## WHAT TO DO:
How many lines in the entries below include the string "Pillole"? Answer with the number only.

## INPUT MATERIAL:
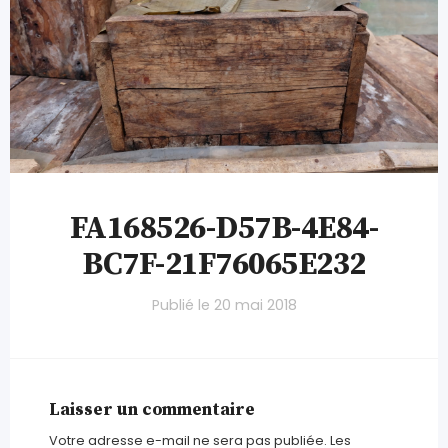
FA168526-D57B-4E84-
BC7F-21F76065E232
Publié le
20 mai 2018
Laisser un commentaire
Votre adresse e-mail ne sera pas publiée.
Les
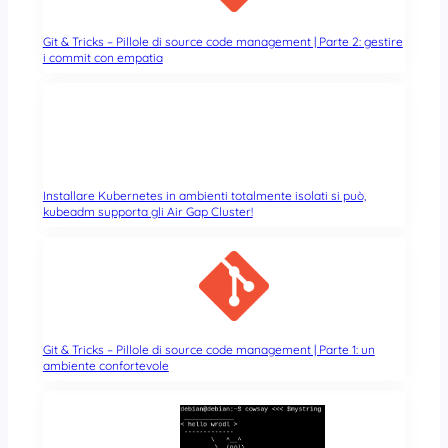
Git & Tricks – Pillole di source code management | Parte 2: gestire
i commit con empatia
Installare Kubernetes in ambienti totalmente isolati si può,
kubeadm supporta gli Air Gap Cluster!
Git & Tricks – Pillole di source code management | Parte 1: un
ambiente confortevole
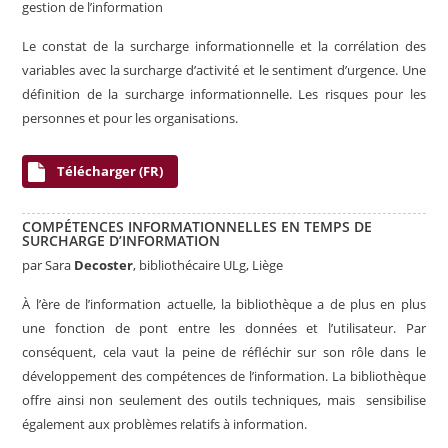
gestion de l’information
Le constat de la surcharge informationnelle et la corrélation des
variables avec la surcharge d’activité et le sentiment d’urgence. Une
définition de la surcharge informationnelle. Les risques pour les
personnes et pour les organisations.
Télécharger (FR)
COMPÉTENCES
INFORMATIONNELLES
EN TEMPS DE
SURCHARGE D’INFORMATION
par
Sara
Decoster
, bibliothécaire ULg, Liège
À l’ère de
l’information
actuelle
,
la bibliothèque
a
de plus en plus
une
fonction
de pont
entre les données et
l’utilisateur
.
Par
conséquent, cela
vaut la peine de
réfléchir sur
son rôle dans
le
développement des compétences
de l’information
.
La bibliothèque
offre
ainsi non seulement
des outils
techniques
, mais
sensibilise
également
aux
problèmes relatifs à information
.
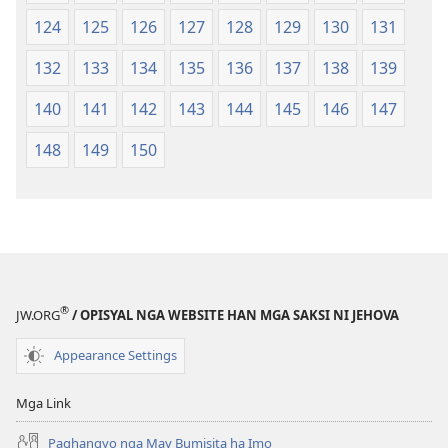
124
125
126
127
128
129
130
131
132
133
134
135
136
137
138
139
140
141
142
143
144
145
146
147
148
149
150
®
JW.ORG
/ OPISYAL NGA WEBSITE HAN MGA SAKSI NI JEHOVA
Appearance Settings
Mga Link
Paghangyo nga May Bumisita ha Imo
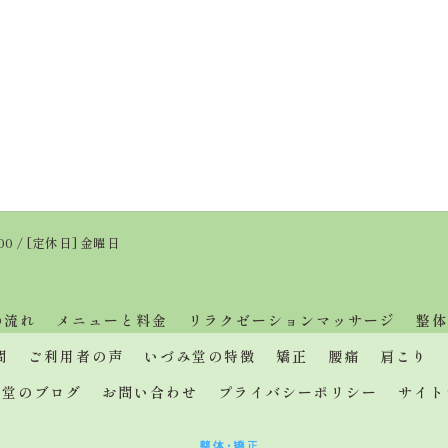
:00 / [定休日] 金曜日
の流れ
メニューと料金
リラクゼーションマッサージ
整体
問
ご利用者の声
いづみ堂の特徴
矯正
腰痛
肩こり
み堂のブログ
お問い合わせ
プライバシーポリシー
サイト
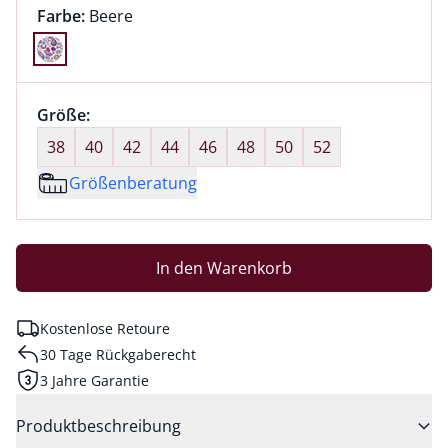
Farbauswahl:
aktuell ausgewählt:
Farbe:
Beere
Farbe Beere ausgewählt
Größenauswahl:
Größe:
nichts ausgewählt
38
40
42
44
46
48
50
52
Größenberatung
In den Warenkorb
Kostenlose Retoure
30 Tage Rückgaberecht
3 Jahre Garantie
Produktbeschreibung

--

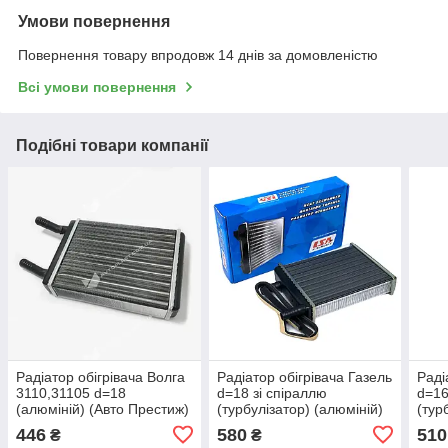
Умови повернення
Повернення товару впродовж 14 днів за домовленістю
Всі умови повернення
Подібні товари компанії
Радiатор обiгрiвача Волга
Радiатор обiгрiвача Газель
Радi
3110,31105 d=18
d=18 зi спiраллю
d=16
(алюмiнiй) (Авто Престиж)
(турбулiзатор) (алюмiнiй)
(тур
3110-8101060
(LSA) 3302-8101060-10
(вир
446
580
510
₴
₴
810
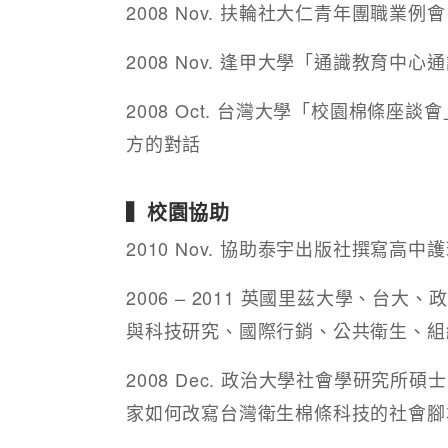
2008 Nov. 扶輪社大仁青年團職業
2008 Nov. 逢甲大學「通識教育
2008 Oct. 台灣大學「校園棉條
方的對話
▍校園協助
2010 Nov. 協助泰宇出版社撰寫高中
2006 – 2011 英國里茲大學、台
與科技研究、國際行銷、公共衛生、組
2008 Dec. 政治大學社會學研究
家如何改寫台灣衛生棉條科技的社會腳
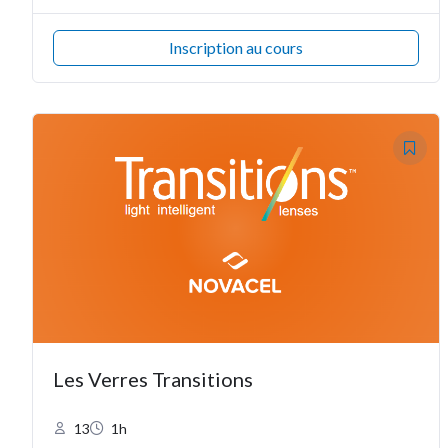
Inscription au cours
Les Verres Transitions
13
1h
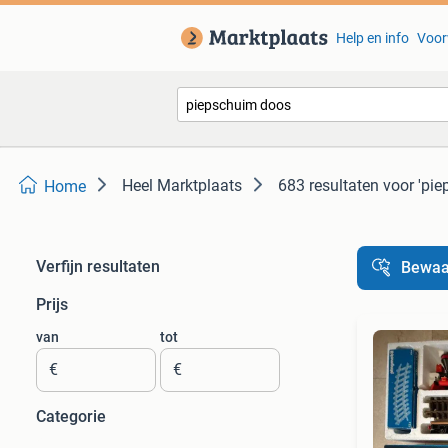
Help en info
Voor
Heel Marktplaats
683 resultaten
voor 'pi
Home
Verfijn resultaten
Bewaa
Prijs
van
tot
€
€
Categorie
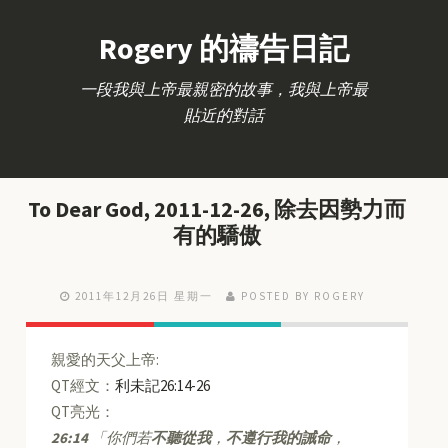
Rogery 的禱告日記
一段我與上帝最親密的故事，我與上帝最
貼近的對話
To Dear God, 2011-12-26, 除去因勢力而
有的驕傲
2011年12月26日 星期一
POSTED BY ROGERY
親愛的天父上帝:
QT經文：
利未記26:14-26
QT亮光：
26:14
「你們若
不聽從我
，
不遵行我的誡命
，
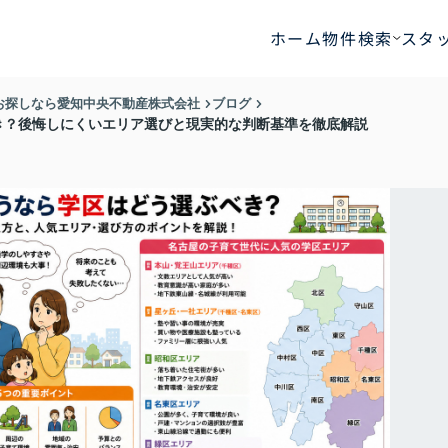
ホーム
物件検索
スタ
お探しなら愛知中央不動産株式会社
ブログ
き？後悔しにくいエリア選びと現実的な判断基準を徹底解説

* * *

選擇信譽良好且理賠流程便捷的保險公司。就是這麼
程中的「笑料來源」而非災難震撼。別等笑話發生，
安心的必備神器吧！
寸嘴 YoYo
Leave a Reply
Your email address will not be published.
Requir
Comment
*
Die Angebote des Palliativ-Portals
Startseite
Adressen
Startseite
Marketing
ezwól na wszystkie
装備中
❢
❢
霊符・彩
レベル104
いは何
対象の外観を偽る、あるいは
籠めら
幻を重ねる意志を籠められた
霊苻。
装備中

## SOLVED PROBLEM:
2